**Your assignment:**
Begin with the line that holds "Formula 1 Baku Grand Prix 2026" and retype through the last line of the listing below, exactly; pictures are not part of the copy.

[[ Exercise material, beginning ]]

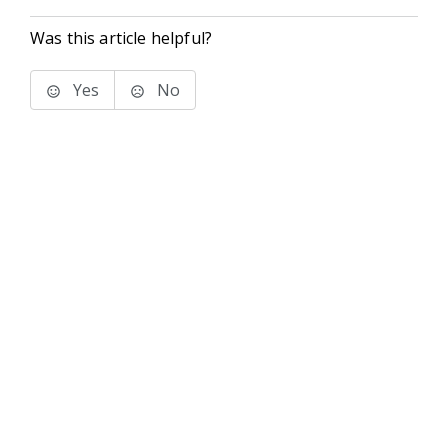
Was this article helpful?
Yes
No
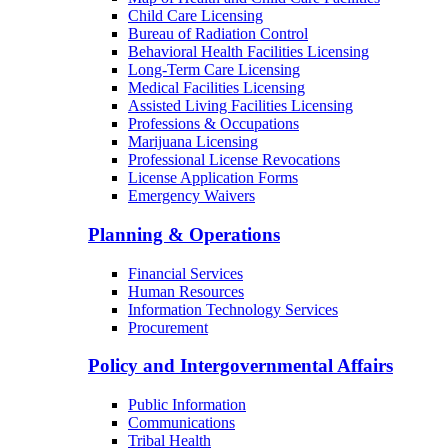
Child Care Licensing
Bureau of Radiation Control
Behavioral Health Facilities Licensing
Long-Term Care Licensing
Medical Facilities Licensing
Assisted Living Facilities Licensing
Professions & Occupations
Marijuana Licensing
Professional License Revocations
License Application Forms
Emergency Waivers
Planning & Operations
Financial Services
Human Resources
Information Technology Services
Procurement
Policy and Intergovernmental Affairs
Public Information
Communications
Tribal Health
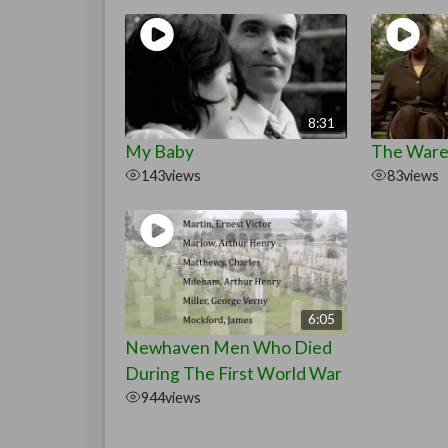
8:31
My Baby
The War
143
views
83
views
6:05
Newhaven Men Who Died
During The First World War
944
views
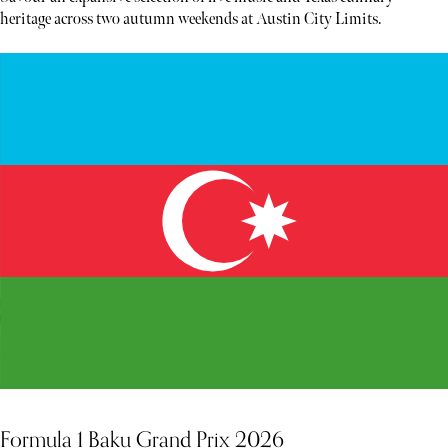
heritage across two autumn weekends at Austin City Limits.
Formula 1 Baku Grand Prix 2026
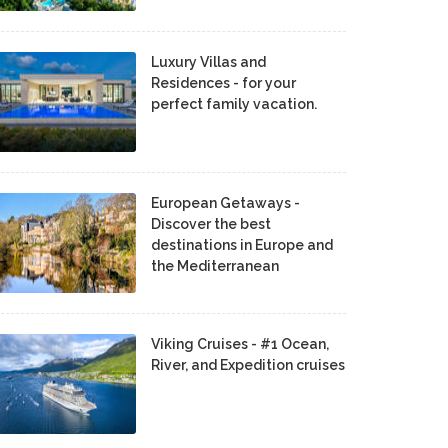
Luxury Villas and
Residences - for your
perfect family vacation.
European Getaways -
Discover the best
destinations in Europe and
the Mediterranean
Viking Cruises - #1 Ocean,
River, and Expedition cruises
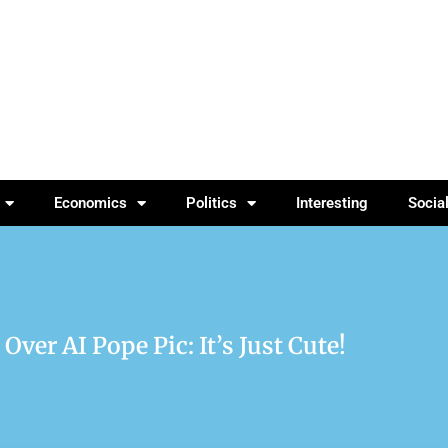
Economics
Politics
Interesting
Socia
er AI Pope Pic: It’s Just Cute!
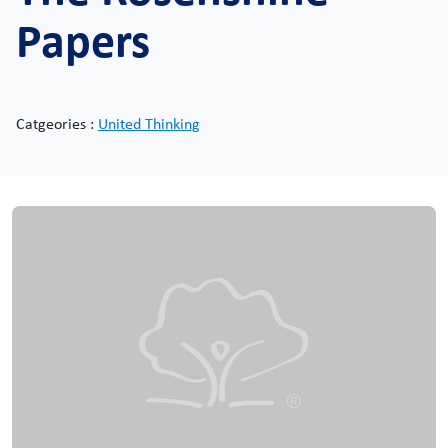
Papers
Catgeories :
United Thinking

[[ Exercise material, end ]]

**Completed exercise:**
Formula 1 Baku Grand Prix 2026
Luxury Villas and
Residences - for your
perfect family vacation.
European Getaways -
Discover the best
destinations in Europe and
the Mediterranean
Viking Cruises - #1 Ocean,
River, and Expedition cruises
Economics
Politics
Interesting
Socia
er AI Pope Pic: It’s Just Cute!
Papers
Catgeories :
United Thinking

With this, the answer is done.